Activity: Looking only at the lines below that contain "nearshoring", give the number of them and no other text.

Record excerpts:
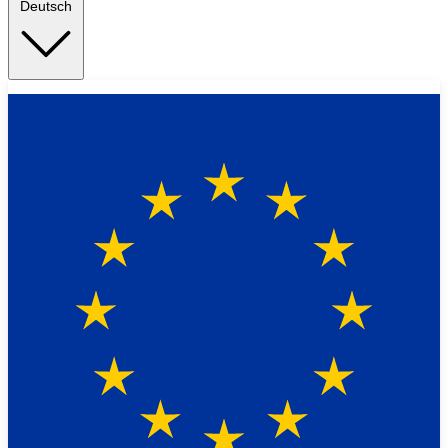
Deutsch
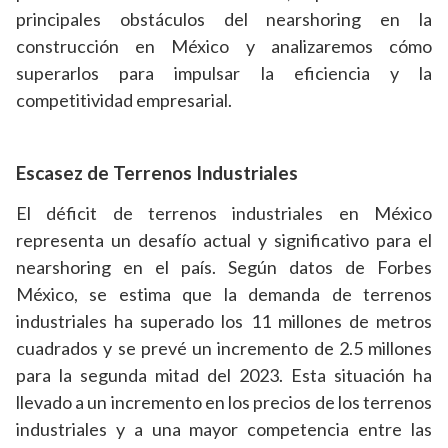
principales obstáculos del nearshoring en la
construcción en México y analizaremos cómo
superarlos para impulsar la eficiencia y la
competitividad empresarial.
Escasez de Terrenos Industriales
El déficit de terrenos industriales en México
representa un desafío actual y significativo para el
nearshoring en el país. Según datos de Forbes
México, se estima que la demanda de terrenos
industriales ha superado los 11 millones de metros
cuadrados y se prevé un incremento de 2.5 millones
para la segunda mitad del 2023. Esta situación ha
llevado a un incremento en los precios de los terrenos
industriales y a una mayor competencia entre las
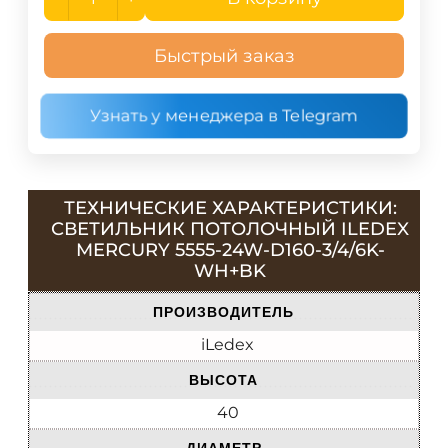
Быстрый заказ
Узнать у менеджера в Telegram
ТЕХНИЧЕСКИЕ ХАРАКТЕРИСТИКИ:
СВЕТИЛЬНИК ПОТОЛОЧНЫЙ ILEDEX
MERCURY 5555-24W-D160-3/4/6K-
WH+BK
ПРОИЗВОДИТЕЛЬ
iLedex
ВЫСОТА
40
...
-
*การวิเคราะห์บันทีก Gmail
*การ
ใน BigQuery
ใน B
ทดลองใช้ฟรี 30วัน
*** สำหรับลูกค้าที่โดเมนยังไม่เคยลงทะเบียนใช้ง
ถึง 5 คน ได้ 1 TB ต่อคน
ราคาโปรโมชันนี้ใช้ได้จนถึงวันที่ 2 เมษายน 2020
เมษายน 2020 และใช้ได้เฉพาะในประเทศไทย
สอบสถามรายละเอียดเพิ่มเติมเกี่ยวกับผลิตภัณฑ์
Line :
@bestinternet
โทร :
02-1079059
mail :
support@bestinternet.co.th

Answer for the task: 2